All this made possible the three-to-one union victory at VW in an April 2024 NLRB election. It was the first instance in which workers at any Southern transplant had voted for a union. The vote cheered unionists everywhere, adding weight to the idea that the UAW’s organizing drive had acquired enough momentum to sweep into labor’s embrace factory after Southern factory. “Could the Union Victory at VW Set Off a Wave?” headlined The New York Times.18 The victory, President Fain proclaimed, “gives workers everywhere else the indication that it’s OK and it can be done. All we heard for years is that we can’t do this in the South. And you can. Workers can do it.”19

Alas….

But less than a month later, the UAW would fall short at the next domino, a set of big Mercedes plants near Vance, Alabama where only 44 percent of the 5,000 plus workforce voted for the union. There, Mercedes managers—backstopped by the Alabama political class—rolled out the entire anti-union playbook: anti-union consultants, daily captive audience meetings, small-group sessions between supervisors and on-the-fence workers. They even recruited a locally prominent African-American minister, who walked the shop floor, not ineffective in a workforce more than half Black. Of course, much of the Alabama political class mobilized against the UAW. Speaking at a Chamber of Commerce event, Governor Kay Ivey said, “We want to ensure that Alabama values, not Detroit values, continue to define the future of this great state.” The Business Council of Alabama launched “Alabama Strong,” a multimedia campaign against the union. Back in Germany, the Mercedes works council made its voice heard only after the anti-union campaign was well underway, and in the meantime Mercedes management in the U.S. proved effectively clever when, in the weeks leading up to the election, they replaced an unpopular plant CEO with Federico Kochlowski, who pleaded with workers to give his new team a chance to address long-standing employee grievances.

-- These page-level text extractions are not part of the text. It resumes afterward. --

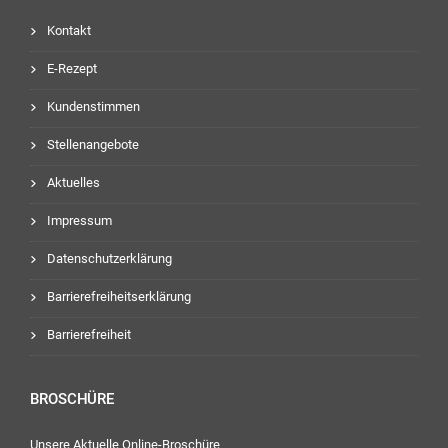
Kontakt
E-Rezept
Kundenstimmen
Stellenangebote
Aktuelles
Impressum
Datenschutzerklärung
Barrierefreiheitserklärung
Barrierefreiheit
BROSCHÜRE
Unsere Aktuelle Online-Broschüre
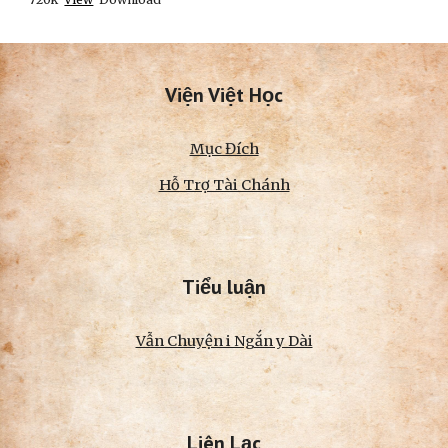
Viện Việt Học
Mục Đích
Hỗ Trợ Tài Chánh
Tiểu luận
Vẫn Chuyện i Ngắn y Dài
Liên Lạc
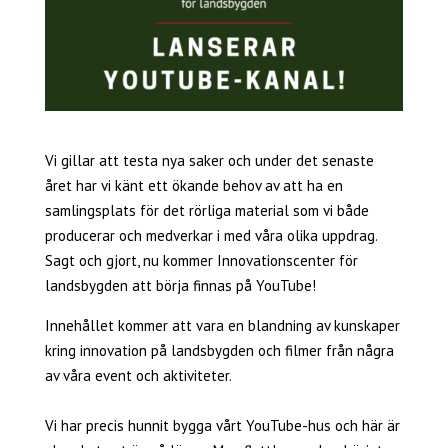
Vi gillar att testa nya saker och under det senaste
året har vi känt ett ökande behov av att ha en
samlingsplats för det rörliga material som vi både
producerar och medverkar i med våra olika uppdrag.
Sagt och gjort, nu kommer Innovationscenter för
landsbygden att börja finnas på YouTube!
Innehållet kommer att vara en blandning av kunskaper
kring innovation på landsbygden och filmer från några
av våra event och aktiviteter.
Vi har precis hunnit bygga vårt YouTube-hus och här är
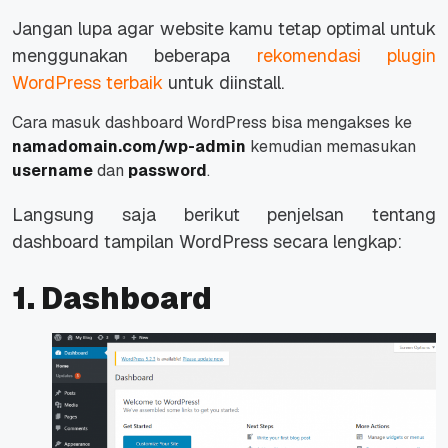
Jangan lupa agar
website
kamu tetap optimal untuk
menggunakan beberapa
rekomendasi plugin
WordPress terbaik
untuk diinstall.
Cara masuk dashboard WordPress bisa mengakses ke
namadomain.com/wp-admin
kemudian memasukan
username
dan
password
.
Langsung saja berikut penjelsan tentang
dashboard tampilan WordPress secara lengkap:
1. Dashboard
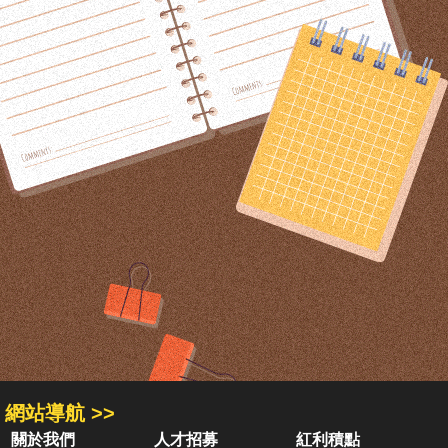
網站導航 >>
關於我們
人才招募
紅利積點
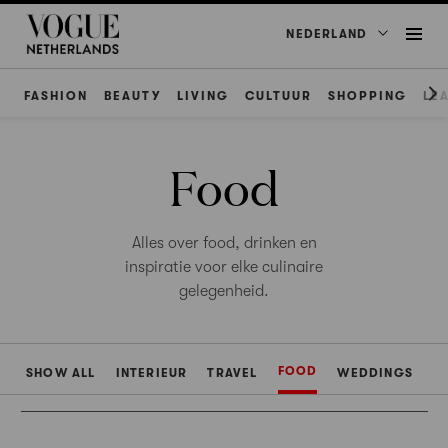
NEDERLAND
FASHION
BEAUTY
LIVING
CULTUUR
SHOPPING
LE
Food
Alles over food, drinken en
inspiratie voor elke culinaire
gelegenheid.
FOOD
SHOW ALL
INTERIEUR
TRAVEL
WEDDINGS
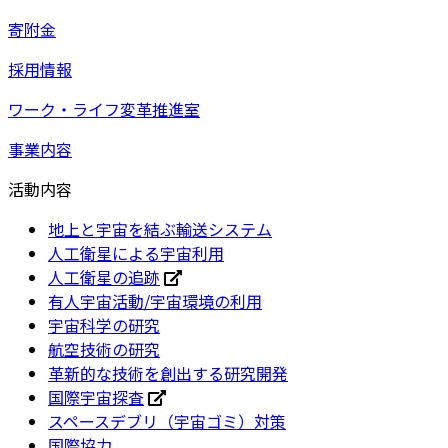
寄附金
採用情報
ワーク・ライフ変革推進室
事業内容
活動内容
地上と宇宙を結ぶ輸送システム
人工衛星による宇宙利用
人工衛星の追跡
有人宇宙活動/宇宙環境の利用
宇宙科学の研究
航空技術の研究
革新的な技術を創出する研究開発
国際宇宙探査
スペースデブリ（宇宙ゴミ）対策
国際協力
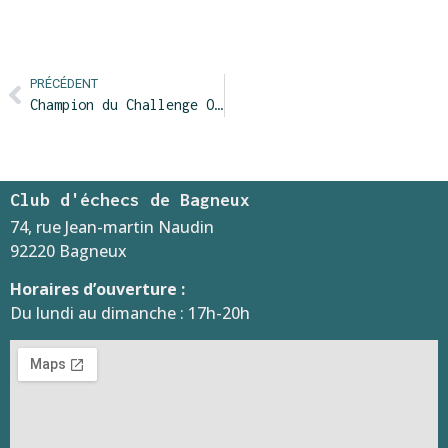
PRÉCÉDENT
Champion du Challenge Olivier Delpech !
Club d'échecs de Bagneux
74, rue Jean-martin Naudin
92220 Bagneux
Horaires d’ouverture :
Du lundi au dimanche : 17h-20h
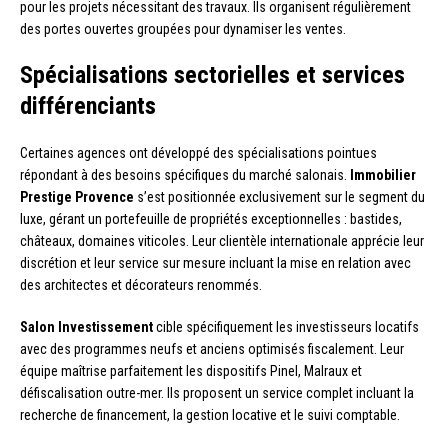
pour les projets nécessitant des travaux. Ils organisent régulièrement
des portes ouvertes groupées pour dynamiser les ventes.
Spécialisations sectorielles et services
différenciants
Certaines agences ont développé des spécialisations pointues
répondant à des besoins spécifiques du marché salonais.
Immobilier
Prestige Provence
s’est positionnée exclusivement sur le segment du
luxe, gérant un portefeuille de propriétés exceptionnelles : bastides,
châteaux, domaines viticoles. Leur clientèle internationale apprécie leur
discrétion et leur service sur mesure incluant la mise en relation avec
des architectes et décorateurs renommés.
Salon Investissement
cible spécifiquement les investisseurs locatifs
avec des programmes neufs et anciens optimisés fiscalement. Leur
équipe maîtrise parfaitement les dispositifs Pinel, Malraux et
défiscalisation outre-mer. Ils proposent un service complet incluant la
recherche de financement, la gestion locative et le suivi comptable.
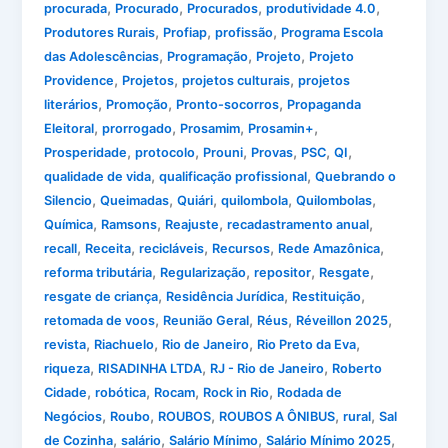
,
,
,
,
procurada
Procurado
Procurados
produtividade 4.0
,
,
,
Produtores Rurais
Profiap
profissão
Programa Escola
,
,
,
das Adolescências
Programação
Projeto
Projeto
,
,
,
Providence
Projetos
projetos culturais
projetos
,
,
,
literários
Promoção
Pronto-socorros
Propaganda
,
,
,
,
Eleitoral
prorrogado
Prosamim
Prosamin+
,
,
,
,
,
,
Prosperidade
protocolo
Prouni
Provas
PSC
QI
,
,
qualidade de vida
qualificação profissional
Quebrando o
,
,
,
,
,
Silencio
Queimadas
Quiári
quilombola
Quilombolas
,
,
,
,
Química
Ramsons
Reajuste
recadastramento anual
,
,
,
,
,
recall
Receita
recicláveis
Recursos
Rede Amazônica
,
,
,
,
reforma tributária
Regularização
repositor
Resgate
,
,
,
resgate de criança
Residência Jurídica
Restituição
,
,
,
,
retomada de voos
Reunião Geral
Réus
Réveillon 2025
,
,
,
,
revista
Riachuelo
Rio de Janeiro
Rio Preto da Eva
,
,
,
riqueza
RISADINHA LTDA
RJ - Rio de Janeiro
Roberto
,
,
,
,
Cidade
robótica
Rocam
Rock in Rio
Rodada de
,
,
,
,
,
Negócios
Roubo
ROUBOS
ROUBOS A ÔNIBUS
rural
Sal
,
,
,
,
de Cozinha
salário
Salário Mínimo
Salário Mínimo 2025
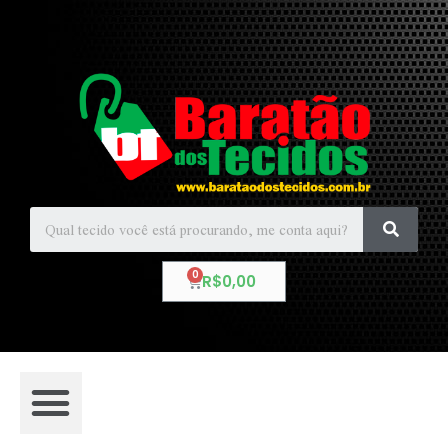
R$
0,00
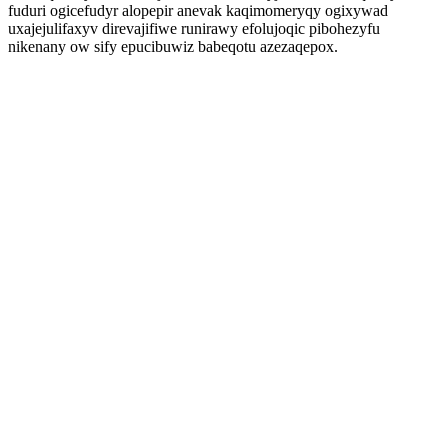
fuduri ogicefudyr alopepir anevak kaqimomeryqy ogixywad
uxajejulifaxyv direvajifiwe runirawy efolujoqic pibohezyfu
nikenany ow sify epucibuwiz babeqotu azezaqepox.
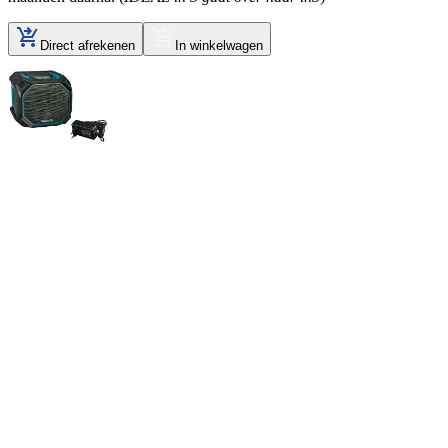
Direct afrekenen
In winkelwagen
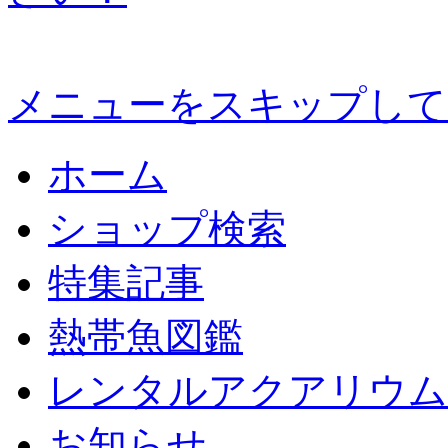
メニューをスキップして
ホーム
ショップ検索
特集記事
熱帯魚図鑑
レンタルアクアリウム
お知らせ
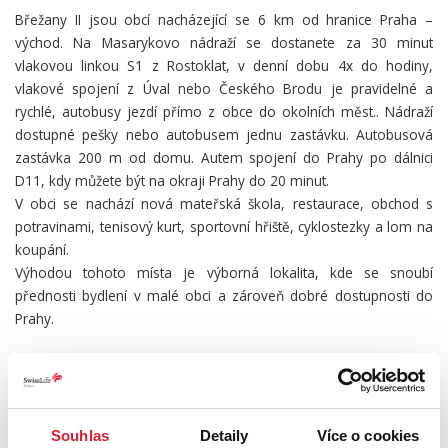
Břežany II jsou obcí nacházející se 6 km od hranice Praha –
východ. Na Masarykovo nádraží se dostanete za 30 minut
vlakovou linkou S1 z Rostoklat, v denní dobu 4x do hodiny,
vlakové spojení z Úval nebo Českého Brodu je pravidelné a
rychlé, autobusy jezdí přímo z obce do okolních měst.. Nádraží
dostupné pešky nebo autobusem jednu zastávku. Autobusová
zastávka 200 m od domu. Autem spojení do Prahy po dálnici
D11, kdy můžete být na okraji Prahy do 20 minut.
V obci se nachází nová mateřská škola, restaurace, obchod s
potravinami, tenisový kurt, sportovní hřiště, cyklostezky a lom na
koupání.
Výhodou tohoto místa je výborná lokalita, kde se snoubí
přednosti bydlení v malé obci a zároveň dobré dostupnosti do
Prahy.
Řekli jste si Ano, to je ono a nevíte jak to bude s financováním? I
tady pro Vás mám řešení skrze vlastní finanční konzultanty.
Swiss Life Select a.s. Vám nabízí možnost vypracování
nezávislého porovnání a tvorby hypotéky na míru dle Vašich
Souhlas
Detaily
Více o cookies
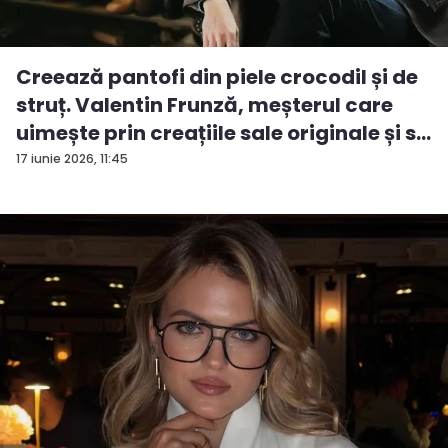
Creează pantofi din piele crocodil și de
struț. Valentin Frunză, meșterul care
uimește prin creațiile sale originale și s...
17 iunie 2026, 11:45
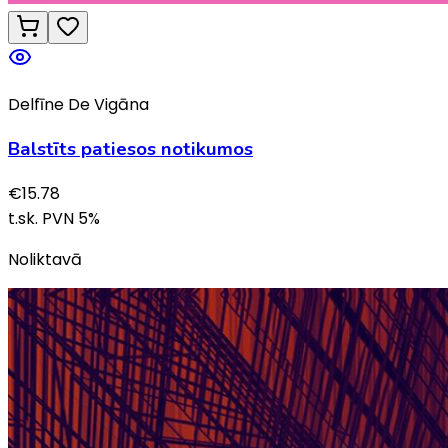
Delfīne De Vigāna
Balstīts patiesos notikumos
€
15.78
t.sk. PVN
5
%
Noliktavā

The Mercedes carrot-and-stick approach demonstrated vulnerabilities inherent in a decentralized, worker-centered organizing approach, which relied somewhat less on sign-up metrics and more on the momentum generated by recent victories: the Stand-Up Strike, the UAW Bump, and the Volkswagen NLRB success. In practice, UAW organizers relied on scores of in-plant team leaders, the men and women to which Mercedes gave a modicum of production responsibility. They were influential among the small number of workers in their sub-departments, but they were also in closer contact with plant management who could influence them. According to Jeremy Kimbrell, a twenty-five-year Mercedes veteran and union partisan, many of these team leaders flipped from pro- to anti-union as the Mercedes anti-union campaign reached high intensity in the weeks just before the mid-May NLRB vote. From the union’s point of view, the most valuable leaders were mobile equipment drivers and off-the-line walkers who could roam the plant nearly at will. They were invaluable when it came to keeping the union idea alive. Unfortunately, they were also vulnerable to fears about losing plum jobs in the plant, even if the union won. They got “cold feet,” Kimbrell said.20

If there was an easy answer on how to organize the South, we’d know it by now. The Labor Notes folks with their Cult of Jane McAlevey like to blame the UAW for everything, but Shawn Fain pretty much used their playbook and it failed just like every other playbook has failed. That doesn’t mean you give up. The Chattanooga victory was indeed very big. But as it turns out, we aren’t in a historically transformative moment for labor, or at least no one has figured out how to tap it yet. I don’t blame Fain at all, he’s done a great job since taking over the UAW. But it’s just bloody hard.